Bel article mais un peu réducteur à mon sens.
Les fondamentalistes du marché, dites-vous, exigent le la mort de l’impôt.
Ce n’est pas aussi simple.
En fait on constate surtout que toutes les mesures d’assouplissement (bouclier fiscaux, exonération d’héritage) avantagent surtout les tranches les plus élevées.
La dette, qui n’est rien d’autre que la confiscation du revenu des impôts futurs au profit de la haute finance, oblige au contraire les états à alourdir la charge fiscale des plus modestes en particulier par le truchement des taxes et impôts locaux qui ne sont presque pas progressifs.
Avant même d’être levé, l’impôt futur est déjà détourné de ce qui justifie son prélèvement, c’est à dire les services publics, les prestations sociales et la sécurité (sociale et physique) des citoyens.
L’élite financière pompe la richesse des nations comme elle a dépecé les industries, les banques indépendantes et les caisses d’épargne.
Peut on analyser cela comme un effondrement du système ?
Je ne le crois pas.
Il s’agit plus d’une mutation, qui répond à deux évènements majeurs :
1) L’épuisement des ressources naturelles et donc la fin de la prospérité du modèle productiviste
2) La disparition d’un système idéologique concurrent capable de cristalliser la révolte des peuples.
Cette mutation a été théorisé de façon claire par divers idéologues du libéralisme tel que Fukuyama et sa « Fin de l’Histoire » ou dans le « Projet pour le Nouveau Siècle Américain » auquel il a participé.
La mise en place du leadership universel des états unis qu’il sous-tend ne peut avoir lieu que si l’empire anglo-saxon met a pas les puissance émergentes susceptible de limiter son empire et son accès aux ressources mondiales.
Il s’agit principalement de la Russie, de la Chine et de l’Inde, mais il faut ajouter à ce trio le Vénézuela qui est un acteur important du marché pétrolier.
Quand aux pays Arabes ou musulmans, ils sont à la fois sous la maîtrise des USA et lui servent utilement de pions pour contrer ledit trio.
Depuis le 11 septembre, nous sommes entré dans un phase active de ce jeu international, autant à l’international avec les guerres de positionnement stratégique en Asie en Mésopotamie et en Afrique du nord, mais aussi au sein des états occidentaux qui opèrent à vitesse accélérée la mutation de leur systèmes politiques et économiques vers ce qui apparait de plus en plus comme un régime politique et économique de période de conflit.
Régime où les pouvoirs civils et économiques dépendent de moins en moins des instances représentatives et se concentrent à des niveaux supra-nationaux selon un agenda qui se met en place en dépit des référendums et des manifestations populaires.

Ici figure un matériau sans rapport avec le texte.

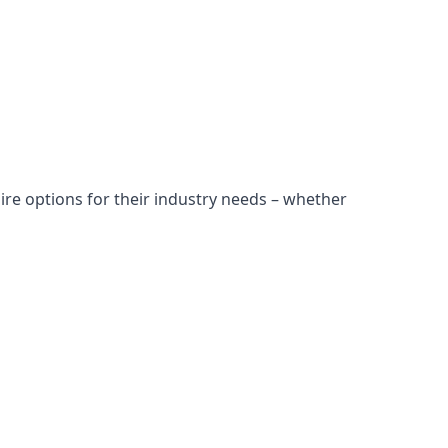
ire options for their industry needs – whether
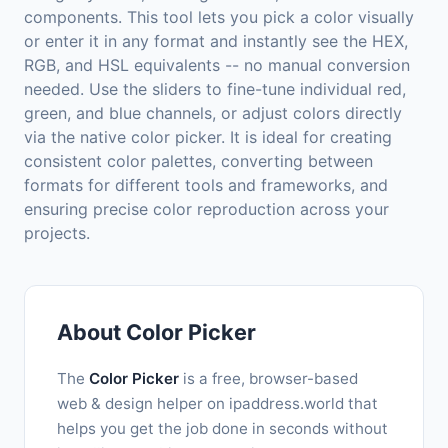
components. This tool lets you pick a color visually
or enter it in any format and instantly see the HEX,
RGB, and HSL equivalents -- no manual conversion
needed. Use the sliders to fine-tune individual red,
green, and blue channels, or adjust colors directly
via the native color picker. It is ideal for creating
consistent color palettes, converting between
formats for different tools and frameworks, and
ensuring precise color reproduction across your
projects.
About Color Picker
The
Color Picker
is a free, browser-based
web & design helper on ipaddress.world that
helps you get the job done in seconds without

C’est assez semblable à ce qui s’est passé avec l’instauration des régimes autoritaires dans les années 30 sauf que ce sont les libéraux et les démocrates-sociaux qui sont cette fois ci les fossoyeurs des souverainetés nationales et de la démocratie.
La trahison généralisée des élites politiques occidentales n’est pas un hasard, elle a été orchestrée progressivement et patiemment depuis au moins les années 1970, c’est à dire le moment ou la production de pétrole aux USA a dépassé sont pic et a décliné.
C’est à cette période que Nixon a suspendu la convertibilité du dollar en or de sorte que le pétrole du Golfe puisse être payé en monnaie de singe jusqu’à ce que l’Arabie Saoudite atteigne son pic de production, ce qui s’est produit en 2006.
La parenthèse ouverte par Nixon est maintenant refermée.
Les USA on tourné la page en organisant le cassus belli du 11/9 et en s’employant à instaurer un nouvel ordre mondial.
Nouvel ordre qui consiste à se positionner en Asie centrale afin de se contrôler l’accès aux réserves restantes de la Caspienne et d’en maitriser l’accès pour l’Inde, la Chine et la Russie.
Nouvel ordre qu’il faut aussi imposer aux populations occidentales en limitant leur choix politiques et en préparant l’arsenal sécuritaire destiné à mater les futures rebellions.